ストレート式ICラジオ...page.1/6


概要

ラジオ部とスピーカ駆動部にそれぞれICを用いたラジオです。ICを使用することで部品点数を極力少なくして作りやすさと実用性を備えています。
ストレート式として無調整で組み立てることが出来るので、ICを初めて使いたい方にお勧めしたいです...



ブロック図

ラジオ部にミツミの3端子ラジオIC:LMF501T,低周波電力増幅部にナショナルセミコンダクタのLM386Nを使用しました。

回路図

回路の説明

LMF501は3端子しかないAMラジオ用ICですが内部は3段の高周波増幅と検波回路を内臓したものです(ミツミ製)。
LMF501の通常で使う電源電圧は乾電池1本分の1.5Vが標準ですが、次段に使うIC(LM386N)の最低動作電圧が4Vなので、006P型9V電池を使いました。このままでは、LMF501に掛かる電圧が高すぎるので、ここではLEDを点灯した時のLED端子電圧が1.8V〜2V一定になることを利用し、これをLMF501の電源しとて使います。
LEDは9Vラインから2.2KΩの抵抗により点灯させています。
LEDと並列に接続したコンデンサ:1μFはLMF501に掛かる電源インピーダンスを低下させ動作の安定を図っています。
LMF501周辺のコンデンサ,抵抗などの値や接続はメーカー指定(近似値)のままです。

LMF501からのラジオ音声信号は可変抵抗:10KΩ VRにより音量調整され、次段の低周波増幅部に受け渡します。

LM386Nはスピーカーを駆動するICとしては大変ポピュラーでロングセラーなICです(ナショナルセミコンダクター製)。
LM386Nのピン(端子)は8本あり、1ピンと8ピンに抵抗,コンデンサを接続することで電圧増幅率を任意(20〜200倍)に設定できます。
今回は最大の200倍として使用しています。
スピーカーと並列に接続したコンデンサ:0.1μFと抵抗:10Ωの回路はIC〜スピーカー間の配線が長い場合の発振対策です。

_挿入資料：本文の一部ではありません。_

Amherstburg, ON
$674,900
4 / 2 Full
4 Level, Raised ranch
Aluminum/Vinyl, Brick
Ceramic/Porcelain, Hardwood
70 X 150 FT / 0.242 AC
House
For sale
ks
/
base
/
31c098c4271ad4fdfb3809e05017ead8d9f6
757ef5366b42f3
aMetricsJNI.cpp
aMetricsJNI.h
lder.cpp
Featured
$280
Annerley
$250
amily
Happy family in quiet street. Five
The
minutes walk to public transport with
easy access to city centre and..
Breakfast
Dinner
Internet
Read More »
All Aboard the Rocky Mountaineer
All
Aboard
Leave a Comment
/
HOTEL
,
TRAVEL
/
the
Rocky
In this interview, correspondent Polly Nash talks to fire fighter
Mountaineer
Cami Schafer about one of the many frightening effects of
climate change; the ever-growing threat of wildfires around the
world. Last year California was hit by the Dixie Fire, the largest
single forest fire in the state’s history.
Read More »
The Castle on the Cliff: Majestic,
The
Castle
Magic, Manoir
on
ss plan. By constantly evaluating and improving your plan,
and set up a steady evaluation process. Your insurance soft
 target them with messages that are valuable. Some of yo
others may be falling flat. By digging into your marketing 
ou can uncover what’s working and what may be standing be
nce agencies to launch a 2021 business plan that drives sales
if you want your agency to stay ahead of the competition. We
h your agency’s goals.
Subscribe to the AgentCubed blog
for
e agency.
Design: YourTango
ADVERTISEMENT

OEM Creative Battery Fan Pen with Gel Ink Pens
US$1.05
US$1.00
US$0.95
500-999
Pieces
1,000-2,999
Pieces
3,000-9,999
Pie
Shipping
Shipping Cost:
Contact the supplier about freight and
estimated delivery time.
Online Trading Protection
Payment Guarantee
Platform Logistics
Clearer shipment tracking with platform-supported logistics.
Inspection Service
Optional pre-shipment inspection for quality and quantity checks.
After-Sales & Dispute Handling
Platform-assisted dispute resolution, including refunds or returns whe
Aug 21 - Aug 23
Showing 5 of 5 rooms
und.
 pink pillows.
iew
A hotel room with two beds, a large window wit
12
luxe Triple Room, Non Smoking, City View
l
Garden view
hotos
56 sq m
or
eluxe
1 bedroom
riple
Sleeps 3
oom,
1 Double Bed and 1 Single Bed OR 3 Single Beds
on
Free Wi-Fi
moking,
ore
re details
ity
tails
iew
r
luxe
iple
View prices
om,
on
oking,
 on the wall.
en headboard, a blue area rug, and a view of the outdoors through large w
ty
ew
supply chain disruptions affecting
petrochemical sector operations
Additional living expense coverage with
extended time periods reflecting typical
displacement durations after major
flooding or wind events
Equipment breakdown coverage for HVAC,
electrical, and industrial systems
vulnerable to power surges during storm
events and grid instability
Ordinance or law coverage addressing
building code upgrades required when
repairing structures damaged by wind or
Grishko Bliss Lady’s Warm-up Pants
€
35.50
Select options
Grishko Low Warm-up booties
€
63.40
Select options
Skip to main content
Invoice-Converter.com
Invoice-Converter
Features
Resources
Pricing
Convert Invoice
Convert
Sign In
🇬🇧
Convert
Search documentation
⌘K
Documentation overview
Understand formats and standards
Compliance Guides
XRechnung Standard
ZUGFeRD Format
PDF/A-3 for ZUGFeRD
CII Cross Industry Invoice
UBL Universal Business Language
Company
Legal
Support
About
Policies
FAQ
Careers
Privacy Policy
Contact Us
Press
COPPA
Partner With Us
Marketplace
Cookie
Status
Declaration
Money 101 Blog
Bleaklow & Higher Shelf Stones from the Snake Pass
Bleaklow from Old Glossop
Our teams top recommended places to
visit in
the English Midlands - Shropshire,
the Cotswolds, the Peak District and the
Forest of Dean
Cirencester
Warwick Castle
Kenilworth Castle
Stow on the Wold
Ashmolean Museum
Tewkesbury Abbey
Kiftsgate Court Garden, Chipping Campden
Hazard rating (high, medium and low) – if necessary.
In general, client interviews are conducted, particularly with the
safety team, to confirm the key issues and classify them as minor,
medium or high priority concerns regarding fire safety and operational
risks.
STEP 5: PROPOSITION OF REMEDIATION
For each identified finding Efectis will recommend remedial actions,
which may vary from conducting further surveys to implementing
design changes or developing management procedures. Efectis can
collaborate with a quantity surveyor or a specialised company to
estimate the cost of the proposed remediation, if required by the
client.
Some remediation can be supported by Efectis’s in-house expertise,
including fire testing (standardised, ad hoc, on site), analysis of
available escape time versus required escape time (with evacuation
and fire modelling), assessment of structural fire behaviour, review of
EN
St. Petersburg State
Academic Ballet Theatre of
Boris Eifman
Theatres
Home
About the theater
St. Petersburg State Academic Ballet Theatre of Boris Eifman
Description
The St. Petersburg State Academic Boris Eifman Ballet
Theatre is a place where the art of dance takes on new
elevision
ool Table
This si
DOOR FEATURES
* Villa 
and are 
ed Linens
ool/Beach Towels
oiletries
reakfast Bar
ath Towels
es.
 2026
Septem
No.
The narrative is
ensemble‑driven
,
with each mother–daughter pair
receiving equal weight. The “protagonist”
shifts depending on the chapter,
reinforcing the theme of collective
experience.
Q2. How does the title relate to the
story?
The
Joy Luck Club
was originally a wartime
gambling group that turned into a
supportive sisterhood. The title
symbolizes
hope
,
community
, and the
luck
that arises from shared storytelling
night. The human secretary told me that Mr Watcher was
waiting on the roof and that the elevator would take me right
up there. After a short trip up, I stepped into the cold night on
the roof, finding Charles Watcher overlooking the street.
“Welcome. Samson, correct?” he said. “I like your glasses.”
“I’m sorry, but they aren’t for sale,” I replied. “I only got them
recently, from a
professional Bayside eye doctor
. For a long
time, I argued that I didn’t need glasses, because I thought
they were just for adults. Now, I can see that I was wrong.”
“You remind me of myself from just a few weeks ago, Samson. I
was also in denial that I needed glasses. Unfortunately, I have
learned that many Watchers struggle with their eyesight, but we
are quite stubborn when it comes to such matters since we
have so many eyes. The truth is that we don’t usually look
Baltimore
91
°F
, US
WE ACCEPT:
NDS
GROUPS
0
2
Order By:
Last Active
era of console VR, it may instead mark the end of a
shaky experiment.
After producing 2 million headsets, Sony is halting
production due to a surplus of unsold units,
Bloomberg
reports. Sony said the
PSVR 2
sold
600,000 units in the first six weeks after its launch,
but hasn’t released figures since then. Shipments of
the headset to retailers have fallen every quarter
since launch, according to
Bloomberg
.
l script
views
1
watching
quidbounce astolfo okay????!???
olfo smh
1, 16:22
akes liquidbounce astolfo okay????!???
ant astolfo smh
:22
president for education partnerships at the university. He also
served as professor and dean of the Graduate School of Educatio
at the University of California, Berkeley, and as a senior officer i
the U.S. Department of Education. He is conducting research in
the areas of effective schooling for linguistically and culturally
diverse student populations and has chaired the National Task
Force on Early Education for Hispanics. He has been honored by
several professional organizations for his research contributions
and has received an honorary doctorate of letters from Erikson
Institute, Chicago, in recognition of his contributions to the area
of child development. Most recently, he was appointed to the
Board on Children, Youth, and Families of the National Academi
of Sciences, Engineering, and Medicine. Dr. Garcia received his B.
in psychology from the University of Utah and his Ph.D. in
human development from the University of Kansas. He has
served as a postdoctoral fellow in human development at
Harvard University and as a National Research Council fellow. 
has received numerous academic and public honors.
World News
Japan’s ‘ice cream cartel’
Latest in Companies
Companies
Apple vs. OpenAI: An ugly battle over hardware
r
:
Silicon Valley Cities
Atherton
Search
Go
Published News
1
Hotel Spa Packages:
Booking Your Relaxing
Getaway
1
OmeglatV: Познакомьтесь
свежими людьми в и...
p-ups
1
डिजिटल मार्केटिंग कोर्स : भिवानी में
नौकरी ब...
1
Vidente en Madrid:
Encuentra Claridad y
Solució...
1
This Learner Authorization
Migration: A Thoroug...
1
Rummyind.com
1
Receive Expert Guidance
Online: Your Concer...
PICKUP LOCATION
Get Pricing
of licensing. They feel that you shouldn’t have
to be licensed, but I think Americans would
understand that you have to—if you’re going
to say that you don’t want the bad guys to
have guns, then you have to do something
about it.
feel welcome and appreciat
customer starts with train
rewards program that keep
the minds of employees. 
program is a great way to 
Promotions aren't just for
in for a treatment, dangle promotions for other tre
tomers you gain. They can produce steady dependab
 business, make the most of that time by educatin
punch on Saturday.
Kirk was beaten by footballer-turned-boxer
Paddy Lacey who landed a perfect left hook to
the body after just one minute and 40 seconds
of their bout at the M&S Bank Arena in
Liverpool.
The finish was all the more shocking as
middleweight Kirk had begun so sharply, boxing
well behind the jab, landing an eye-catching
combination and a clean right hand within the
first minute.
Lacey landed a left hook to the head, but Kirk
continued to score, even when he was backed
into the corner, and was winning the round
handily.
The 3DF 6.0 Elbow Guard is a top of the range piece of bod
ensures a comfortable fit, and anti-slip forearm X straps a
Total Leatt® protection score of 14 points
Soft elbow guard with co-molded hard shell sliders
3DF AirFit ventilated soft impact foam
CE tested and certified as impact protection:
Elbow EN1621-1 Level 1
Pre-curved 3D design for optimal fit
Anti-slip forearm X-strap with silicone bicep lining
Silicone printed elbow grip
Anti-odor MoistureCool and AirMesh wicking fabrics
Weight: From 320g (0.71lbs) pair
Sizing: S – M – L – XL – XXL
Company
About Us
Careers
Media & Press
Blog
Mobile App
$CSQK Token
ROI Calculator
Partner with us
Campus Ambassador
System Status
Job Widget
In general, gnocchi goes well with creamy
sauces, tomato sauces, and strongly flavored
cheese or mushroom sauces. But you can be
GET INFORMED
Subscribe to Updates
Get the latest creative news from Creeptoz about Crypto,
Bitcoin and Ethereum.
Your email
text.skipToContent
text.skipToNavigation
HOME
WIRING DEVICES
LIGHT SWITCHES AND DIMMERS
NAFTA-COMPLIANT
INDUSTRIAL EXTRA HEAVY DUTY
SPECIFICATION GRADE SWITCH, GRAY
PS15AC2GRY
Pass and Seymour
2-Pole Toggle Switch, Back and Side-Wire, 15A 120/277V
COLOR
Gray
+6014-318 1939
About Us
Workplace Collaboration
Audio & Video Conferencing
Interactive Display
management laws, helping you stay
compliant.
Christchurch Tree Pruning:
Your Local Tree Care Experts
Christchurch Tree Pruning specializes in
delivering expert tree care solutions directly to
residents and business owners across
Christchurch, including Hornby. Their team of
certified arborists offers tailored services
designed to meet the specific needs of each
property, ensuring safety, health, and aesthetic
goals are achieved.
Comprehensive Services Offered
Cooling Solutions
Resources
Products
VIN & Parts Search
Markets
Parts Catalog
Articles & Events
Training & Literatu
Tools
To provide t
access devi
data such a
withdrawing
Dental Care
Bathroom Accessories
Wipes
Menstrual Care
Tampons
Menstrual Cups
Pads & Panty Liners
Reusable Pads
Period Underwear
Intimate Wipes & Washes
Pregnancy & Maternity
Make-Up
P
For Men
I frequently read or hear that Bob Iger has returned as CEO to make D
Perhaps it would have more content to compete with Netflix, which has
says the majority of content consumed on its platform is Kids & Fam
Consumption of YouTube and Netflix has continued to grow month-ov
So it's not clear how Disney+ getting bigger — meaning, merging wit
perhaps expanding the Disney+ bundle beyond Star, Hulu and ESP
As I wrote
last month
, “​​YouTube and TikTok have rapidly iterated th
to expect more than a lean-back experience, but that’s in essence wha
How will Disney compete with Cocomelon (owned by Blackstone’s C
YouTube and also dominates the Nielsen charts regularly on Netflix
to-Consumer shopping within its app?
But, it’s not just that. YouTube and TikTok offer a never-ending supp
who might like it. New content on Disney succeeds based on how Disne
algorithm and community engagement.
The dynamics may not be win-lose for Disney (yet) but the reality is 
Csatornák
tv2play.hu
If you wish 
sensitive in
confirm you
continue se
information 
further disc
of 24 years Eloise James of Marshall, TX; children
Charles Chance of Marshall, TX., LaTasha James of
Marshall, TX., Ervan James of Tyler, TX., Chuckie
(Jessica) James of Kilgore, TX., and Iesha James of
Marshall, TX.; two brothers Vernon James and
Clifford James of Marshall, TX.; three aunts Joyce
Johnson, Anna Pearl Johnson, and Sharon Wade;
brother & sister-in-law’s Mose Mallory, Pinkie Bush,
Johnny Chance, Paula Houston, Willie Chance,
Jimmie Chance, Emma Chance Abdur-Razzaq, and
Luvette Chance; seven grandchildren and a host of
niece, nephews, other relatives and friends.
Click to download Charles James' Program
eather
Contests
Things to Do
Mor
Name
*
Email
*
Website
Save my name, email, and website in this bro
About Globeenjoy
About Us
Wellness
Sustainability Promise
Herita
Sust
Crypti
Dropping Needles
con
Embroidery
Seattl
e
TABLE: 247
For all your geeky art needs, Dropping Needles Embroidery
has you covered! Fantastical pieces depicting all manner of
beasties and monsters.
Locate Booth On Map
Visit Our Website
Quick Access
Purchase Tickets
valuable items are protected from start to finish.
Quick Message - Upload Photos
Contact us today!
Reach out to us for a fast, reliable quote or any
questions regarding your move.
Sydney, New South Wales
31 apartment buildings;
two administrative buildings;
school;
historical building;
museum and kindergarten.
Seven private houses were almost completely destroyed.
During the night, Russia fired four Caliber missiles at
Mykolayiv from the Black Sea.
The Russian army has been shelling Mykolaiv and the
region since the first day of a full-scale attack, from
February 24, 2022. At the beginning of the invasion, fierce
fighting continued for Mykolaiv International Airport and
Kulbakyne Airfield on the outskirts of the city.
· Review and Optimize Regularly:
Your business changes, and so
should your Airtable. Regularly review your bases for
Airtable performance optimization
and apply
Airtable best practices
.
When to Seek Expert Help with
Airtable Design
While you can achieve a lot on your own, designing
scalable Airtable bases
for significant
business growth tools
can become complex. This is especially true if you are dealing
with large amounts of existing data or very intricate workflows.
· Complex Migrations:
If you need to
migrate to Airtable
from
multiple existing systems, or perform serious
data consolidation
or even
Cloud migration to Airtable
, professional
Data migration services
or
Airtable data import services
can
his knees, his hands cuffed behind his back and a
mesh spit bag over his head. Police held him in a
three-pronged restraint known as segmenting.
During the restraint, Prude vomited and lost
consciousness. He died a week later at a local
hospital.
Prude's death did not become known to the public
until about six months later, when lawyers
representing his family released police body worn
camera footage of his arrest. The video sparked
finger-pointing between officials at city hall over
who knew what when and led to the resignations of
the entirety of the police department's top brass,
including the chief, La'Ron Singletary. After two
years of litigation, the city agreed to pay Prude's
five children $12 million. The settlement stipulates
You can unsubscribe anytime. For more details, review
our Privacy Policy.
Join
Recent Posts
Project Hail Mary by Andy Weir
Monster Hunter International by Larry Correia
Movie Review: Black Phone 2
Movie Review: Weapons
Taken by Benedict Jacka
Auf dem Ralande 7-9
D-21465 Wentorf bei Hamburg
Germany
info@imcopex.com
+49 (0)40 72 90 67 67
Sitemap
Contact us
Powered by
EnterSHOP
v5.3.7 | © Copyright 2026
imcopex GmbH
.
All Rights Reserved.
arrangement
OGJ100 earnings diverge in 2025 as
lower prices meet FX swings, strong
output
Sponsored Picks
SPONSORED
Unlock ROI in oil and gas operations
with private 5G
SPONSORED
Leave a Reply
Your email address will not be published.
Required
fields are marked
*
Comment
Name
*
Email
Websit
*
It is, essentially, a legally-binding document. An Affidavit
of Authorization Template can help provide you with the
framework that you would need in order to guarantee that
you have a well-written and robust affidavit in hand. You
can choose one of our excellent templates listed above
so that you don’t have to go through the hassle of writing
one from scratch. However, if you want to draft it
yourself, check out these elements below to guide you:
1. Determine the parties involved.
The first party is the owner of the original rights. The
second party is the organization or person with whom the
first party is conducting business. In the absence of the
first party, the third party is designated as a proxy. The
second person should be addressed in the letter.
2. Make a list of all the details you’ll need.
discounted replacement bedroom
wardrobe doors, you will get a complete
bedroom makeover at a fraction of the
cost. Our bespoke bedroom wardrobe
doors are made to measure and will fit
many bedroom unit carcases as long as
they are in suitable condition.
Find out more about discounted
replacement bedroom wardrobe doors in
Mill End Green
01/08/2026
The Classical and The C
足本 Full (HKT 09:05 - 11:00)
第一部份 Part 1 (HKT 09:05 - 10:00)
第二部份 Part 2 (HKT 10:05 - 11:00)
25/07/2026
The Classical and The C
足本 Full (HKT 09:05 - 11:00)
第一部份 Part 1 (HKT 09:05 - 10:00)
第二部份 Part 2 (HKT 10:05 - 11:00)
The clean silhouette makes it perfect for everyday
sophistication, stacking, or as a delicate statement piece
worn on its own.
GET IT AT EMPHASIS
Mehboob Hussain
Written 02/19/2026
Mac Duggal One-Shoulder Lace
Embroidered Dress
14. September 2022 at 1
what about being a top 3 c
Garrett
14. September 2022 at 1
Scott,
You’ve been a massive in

電池と並列に接続されるコンデンサ:220μFは電源ラインのインピーダンスを低下させ動作の安定を図っています。この220μFが接続されないと、電源ラインのインピーダンスが上昇し、LM386Nが不安定な動作となり発振してしまいます。



インピーダンス.....
交流回路における抵抗値を一般化したものと考えて下さい。実際の算出には複素数を含み複雑な式を使うこともあります。詳しくは専門書で調べて下さい。


発振(発振トラブル).....
上手く設計された回路でも電源が弱くては予定通りの動作をしないことがあります。
電源ラインのインピーダンスが高いと回路動作が変化した時に僅かにその変動が電源ラインに乗り小信号ラインに影響を及ぼします。
最悪の場合は「ビィー,ギャー...」と音が出たり、時にはオシロスコープなど高価な測定機でなければ確認できない程の高い周波数で発振している場合があります(発振トラブル)。このことは、アナログ回路,デジタル回路共通に言え、デジタル回路ではF/Fなどトリガー信号を扱う回路で誤動作したりします。

* この現象は経験しませんと分かりませんが.....

何れにしましても電源インピーダンスの上昇を抑えることは重要なことで、電源ラインの要所要所にコンデンサを並列に接続し、余計にコンデンサを接続ても「お守り」として使います。